On the other hand, when spot rates are well above contract rates in a hot market, carriers reject their contracted freight and redeploy their assets into the spot market to fetch high rates per mile, using their capacity leverage to pressure shippers to increase contract rates and compress the spread.
Despite contract rates trending down, spot rates have fallen at the same pace, maintaining a deeply negative spot-contract spread and putting further pressure on contract rates. That relatively wide spread keeps freight broker gross margin percentages healthy, even as net revenue dollars per load deteriorates. In other words, although the “take rate” may remain the same, total dollars of margin generated per load are falling.
“‘We expect spot and contract pricing to intersect at some point in 2023,” Teets said. “Regardless of market environment, we continue to focus on strengthening our long-term partnerships on all sides of the shipment. We understand the cyclical nature of the North American full truckload marketplace and how our partners are affected at all stages of a market cycle.”

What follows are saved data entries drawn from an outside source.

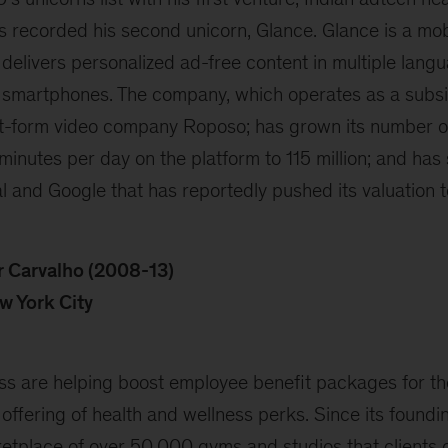
 recorded his second unicorn, Glance. Glance is a mob
 delivers personalized ad-free content in multiple langu
 smartphones. The company, which operates as a subsid
t-form video company Roposo; has grown its number o
minutes per day on the platform to 115 million; and ha
al and Google that has reportedly pushed its valuation 
 Carvalho (2008-13)
w York City
 are helping boost employee benefit packages for th
 offering of health and wellness perks. Since its foun
ketplace of over 50,000 gyms and studios that clients 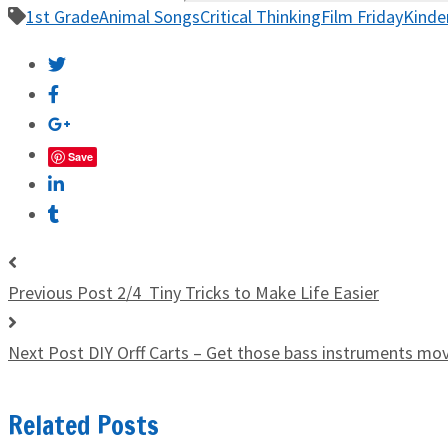
1st Grade
Animal Songs
Critical Thinking
Film Friday
Kinde
Save
Previous Post
2/4 Tiny Tricks to Make Life Easier
Next Post
DIY Orff Carts – Get those bass instruments mo
Related Posts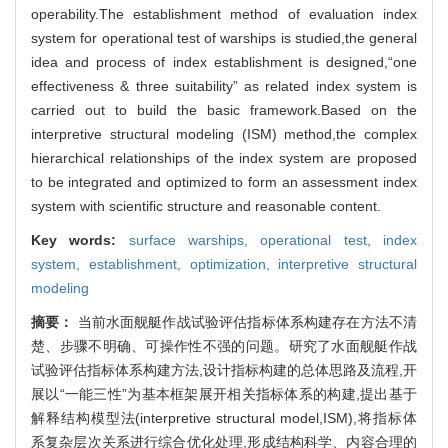
operability.The establishment method of evaluation index
system for operational test of warships is studied,the general
idea and process of index establishment is designed,“one
effectiveness & three suitability” as related index system is
carried out to build the basic framework.Based on the
interpretive structural modeling (ISM) method,the complex
hierarchical relationships of the index system are proposed
to be integrated and optimized to form an assessment index
system with scientific structure and reasonable content.
Key words:
surface warships,
operational test,
index
system,
establishment,
optimization,
interpretive structural
modeling
摘要：
当前水面舰艇作战试验评估指标体系构建存在方法不清
楚、步骤不明确、可操作性不强的问题。研究了水面舰艇作战
试验评估指标体系构建方法,设计指标构建的总体思路及流程,开
展以“一能三性”为基本框架展开相关指标体系的构建,提出基于
解释结构模型法(interpretive structural model,ISM),将指标体
系复杂层次关系进行综合优化处理,形成结构科学、内容合理的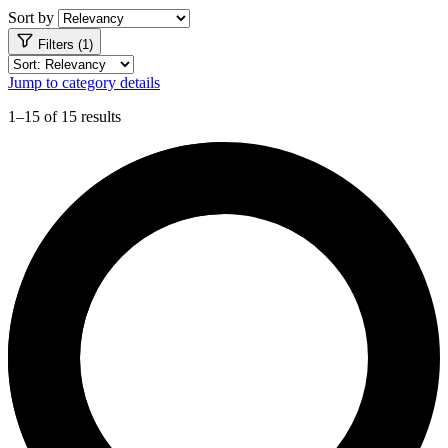
Sort by
Filters (1)
Jump to category details
1–15 of 15 results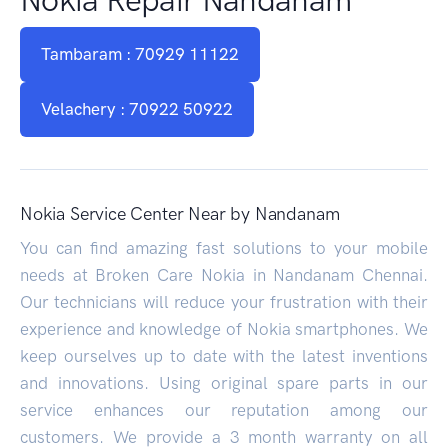
Tambaram : 70929 11122
Velachery : 70922 50922
Nokia Service Center Near by Nandanam
You can find amazing fast solutions to your mobile
needs at Broken Care Nokia in Nandanam Chennai.
Our technicians will reduce your frustration with their
experience and knowledge of Nokia smartphones. We
keep ourselves up to date with the latest inventions
and innovations. Using original spare parts in our
service enhances our reputation among our
customers. We provide a 3 month warranty on all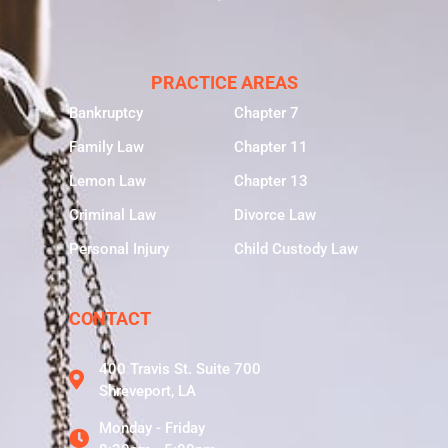
PRACTICE AREAS
Bankruptcy
Chapter 7
Family Law
Chapter 11
Lemon Law
Chapter 13
Criminal Law
Divorce Law
Personal Injury
Child Custody Law
CONTACT
400 Travis St. Suite 700
Shreveport, LA
Monday - Friday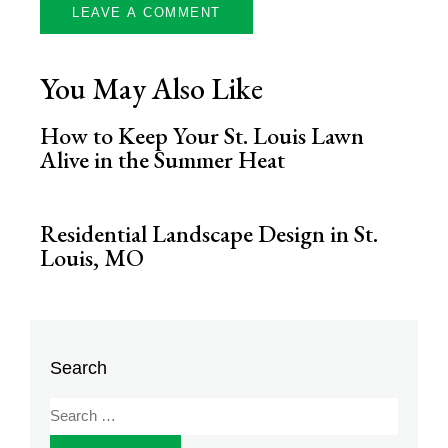
You May Also Like
How to Keep Your St. Louis Lawn
Alive in the Summer Heat
Residential Landscape Design in St.
Louis, MO
Search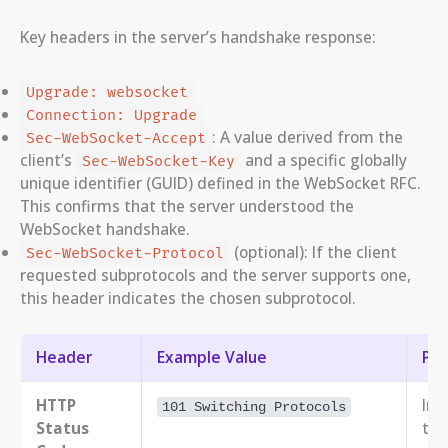
Key headers in the server’s handshake response:
Upgrade: websocket
Connection: Upgrade
: A value derived from the
Sec-WebSocket-Accept
client’s
and a specific globally
Sec-WebSocket-Key
unique identifier (GUID) defined in the WebSocket RFC.
This confirms that the server understood the
WebSocket handshake.
(optional): If the client
Sec-WebSocket-Protocol
requested subprotocols and the server supports one,
this header indicates the chosen subprotocol.
Header
Example Value
Pu
HTTP
Ind
101 Switching Protocols
Status
the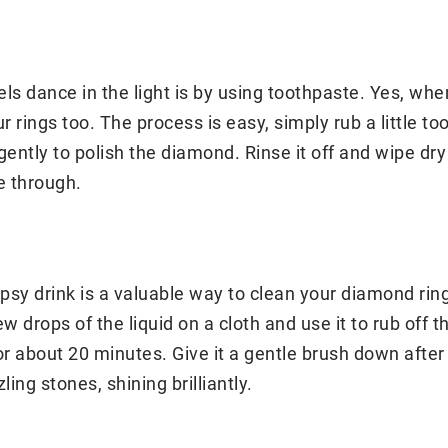
s dance in the light is by using toothpaste. Yes, whe
r rings too. The process is easy, simply rub a little t
ently to polish the diamond. Rinse it off and wipe dry w
e through.
ipsy drink is a valuable way to clean your diamond rin
w drops of the liquid on a cloth and use it to rub off t
or about 20 minutes. Give it a gentle brush down after 
ing stones, shining brilliantly.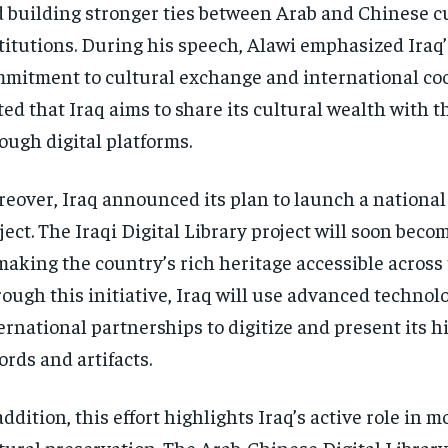
 building stronger ties between Arab and Chinese c
titutions. During his speech, Alawi emphasized Iraq’
mitment to cultural exchange and international co
ted that Iraq aims to share its cultural wealth with t
ough digital platforms.
eover, Iraq announced its plan to launch a national 
ject. The Iraqi Digital Library project will soon beco
making the country’s rich heritage accessible across 
ough this initiative, Iraq will use advanced technol
ernational partnerships to digitize and present its hi
ords and artifacts.
addition, this effort highlights Iraq’s active role in 
tural preservation. The Arab-Chinese Digital Libra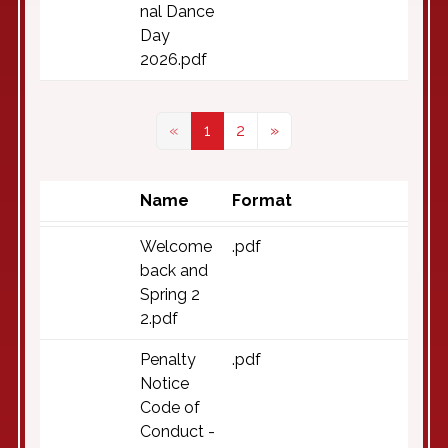
nal Dance
Day
2026.pdf
«
1
2
»
Name
Format
Welcome
.pdf
back and
Spring 2
2.pdf
Penalty
.pdf
Notice
Code of
Conduct -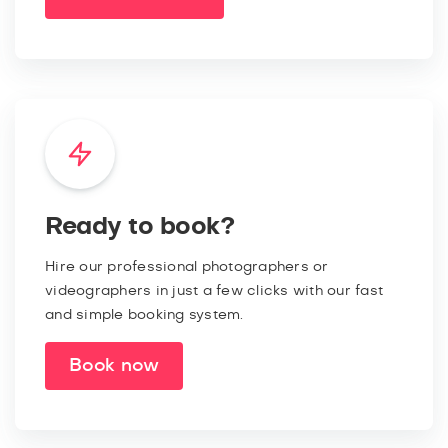
Ready to book?
Hire our professional photographers or
videographers in just a few clicks with our fast
and simple booking system.
Book now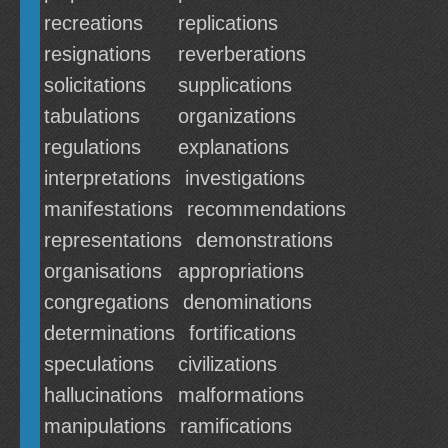
recreations
replications
resignations
reverberations
solicitations
supplications
tabulations
organizations
regulations
explanations
interpretations
investigations
manifestations
recommendations
representations
demonstrations
organisations
appropriations
congregations
denominations
determinations
fortifications
speculations
civilizations
hallucinations
malformations
manipulations
ramifications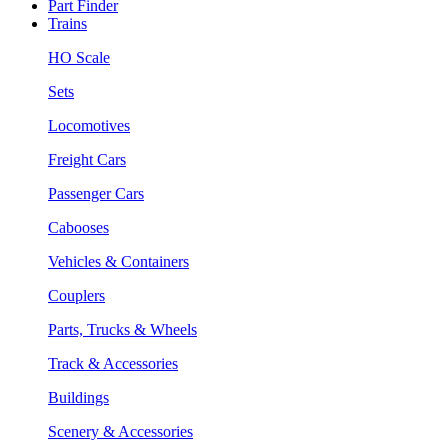
Part Finder
Trains
HO Scale
Sets
Locomotives
Freight Cars
Passenger Cars
Cabooses
Vehicles & Containers
Couplers
Parts, Trucks & Wheels
Track & Accessories
Buildings
Scenery & Accessories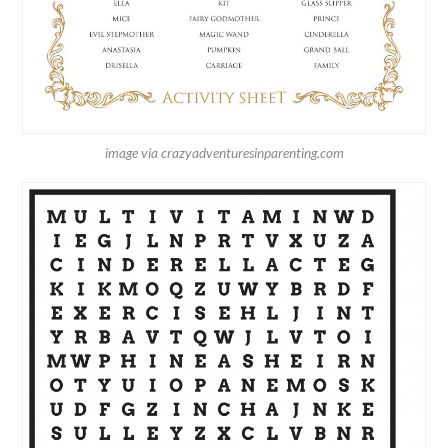
image via crazyadventuresinparenting.com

During C.H. Robinson’s third-quarter earnings call, CEO Bob Biesterfeld suggested that even Robinson’s traditionally aggressive approach to pricing — especially in scooping up volume with low contract rates in soft markets — has not been enough to grow volumes meaningfully.
“In our NAST Truckload business, we grew our year-over-year volume for the sixth quarter in a row, albeit with a modest shipment growth of 0.5%,” Biesterfeld said. “Volume growth in drop trailer, flatbed and temperature control was partially offset by a decline in our dry van volumes. Within the quarter, we saw mid-single-digit volume increases in July turned to declines in August and September as freight demand weakened.”
As the largest freight brokerage in North America by far, C.H. Robinson has a harder time taking market share than other non-asset players.
A business analyst at a top 10 freight brokerage told FreightWaves that so far, on his boards, “volume is holding up for us, we’re just seeing more capacity willing to drop rates. Retail peak usually gets going by mid-November, but there are no signs of it.”